Our plans have now been finalized. Flying with airmiles and was happy to get WestJet this time. Flying Moncton-toronto-orlando.  May 9-18. Staying @ Caribbean Beach Resort (it's a surprise for my wife, she thinks we're staying at POP). Celebrating our 25th wedding anniversary !


----------



## DVCALMA

3 weeks from today we are on the way to Hawaii for some vacation and a convention being held at Aulani. 15 nights in total and 8 at Aulani. We stayed at Aulani 3 years ago in 1 bedroom using DVC. It was very nice. Aulani has the nicest BBQs I have ever seen. Never thought I would ever BBQ in Hawaii. This time it is DVC studio for 4 nights and a regular hotel room for 4 nights during the convention. Looking forward to it. Only been to Hawaii once before. It is very nice with great weather and Aulani is a beautiful place to stay. Group includes wife, both daughters, son in law and grandson, will be 4 months old then. Daughter got engaged at Aulani the previous trip.
      Will be going to WDW in March. Looking forward to getting another annual pass. Twelve night trip with 7 nights in studios using DVC at Old key West and Bay Lake Towers. Love OKW but thought we would do something a little different this time so BLT for 3 nights. Takes too many points but lets give it a try. Then attending convention at Coronodo Springs for 5 nights. The 2 trips combined add up to 4 weeks. That is 4 weeks out of winter. Sounds lovely. 
     By the way, if you do not follow Davids DVC rentals you might consider it. They rent point out to people. I think the normal price is $14 per point but a couple of days ago they had 250 point to rent out for $9. They had to be used in January though. That meant a night at OKW that takes 10 points was $90 U.S.. Pretty good deal if you could make it work for you.   I hope you all have plans and if you do I hope you have a good time. All the best in 2017


----------



## Mel138

First time for me and my husband. We'll be driving down with my parents from NB (planning to drive about 8 hours a day for 3 days). My parents have been once, back in the 70's so lots has changed. We're really looking forward to it!


----------



## DVCALMA

Mel138 said:


> First time for me and my husband. We'll be driving down with my parents from NB (planning to drive about 8 hours a day for 3 days). My parents have been once, back in the 70's so lots has changed. We're really looking forward to it!
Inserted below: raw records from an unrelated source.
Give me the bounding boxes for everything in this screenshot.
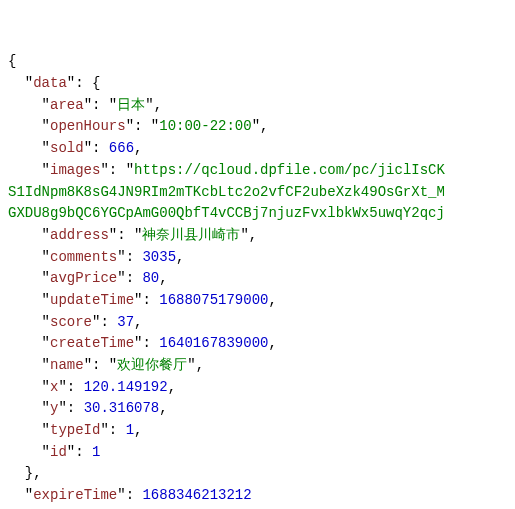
key-address: address [50,227,109,243]
value-name: 欢迎你餐厅 [117,357,187,373]
value-expireTime: 1688346213212 [142,487,251,503]
value-sold: 666 [109,140,134,156]
json-viewer: { "data": { "area": "日本", "openHours": "… [8,51,507,509]
value-comments: 3035 [142,249,176,265]
key-sold: sold [50,140,84,156]
value-avgPrice: 80 [142,270,159,286]
value-area: 日本 [117,97,145,113]
key-score: score [50,314,92,330]
value-images-line3: GXDU8g9bQC6YGCpAmG00QbfT4vCCBj7njuzFvxlb… [8,205,445,221]
value-images-line1: https://qcloud.dpfile.com/pc/jiclIsCK [134,162,445,178]
value-id: 1 [92,444,100,460]
key-createTime: createTime [50,335,134,351]
value-createTime: 1640167839000 [159,335,268,351]
key-expireTime: expireTime [33,487,117,503]
value-openHours: 10:00-22:00 [159,118,251,134]
value-address: 神奈川县川崎市 [142,227,240,243]
value-images-line2: S1IdNpm8K8sG4JN9RIm2mTKcbLtc2o2vfCF2ubeX… [8,184,445,200]
value-x: 120.149192 [84,379,168,395]
key-id: id [50,444,67,460]
key-updateTime: updateTime [50,292,134,308]
key-avgPrice: avgPrice [50,270,117,286]
key-openHours: openHours [50,118,126,134]
key-area: area [50,97,84,113]
key-typeId: typeId [50,422,100,438]
key-comments: comments [50,249,117,265]
value-updateTime: 1688075179000 [159,292,268,308]
key-data: data [33,75,67,91]
value-typeId: 1 [126,422,134,438]
key-name: name [50,357,84,373]
value-score: 37 [117,314,134,330]
key-images: images [50,162,100,178]
value-y: 30.316078 [84,400,160,416]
Hello, I have not driven down in a very long time but are you sure you can make it in 24 hours of driving.


----------



## Mel138

DVCALMA said:


> Hello, I have not driven down in a very long time but are you sure you can make it in 24 hours of driving.


We should be able to. The amount of KM calculated to about 24 hours. I know traffic could be an issue but we are giving ourselves lots of time to get there and back so even if it takes a bit longer we should be good


----------



## SEVP

Hello fellow Atlantic Canadians!  Going on Disney Wonder EBPC in October!


----------



## Ted in Halifax

Not a bad fare if you don't mind connections ....  DELTA

Tue, Mar 28

12:40 PM – 1:30 PM  Halifax (YHZ) – Boston (BOS)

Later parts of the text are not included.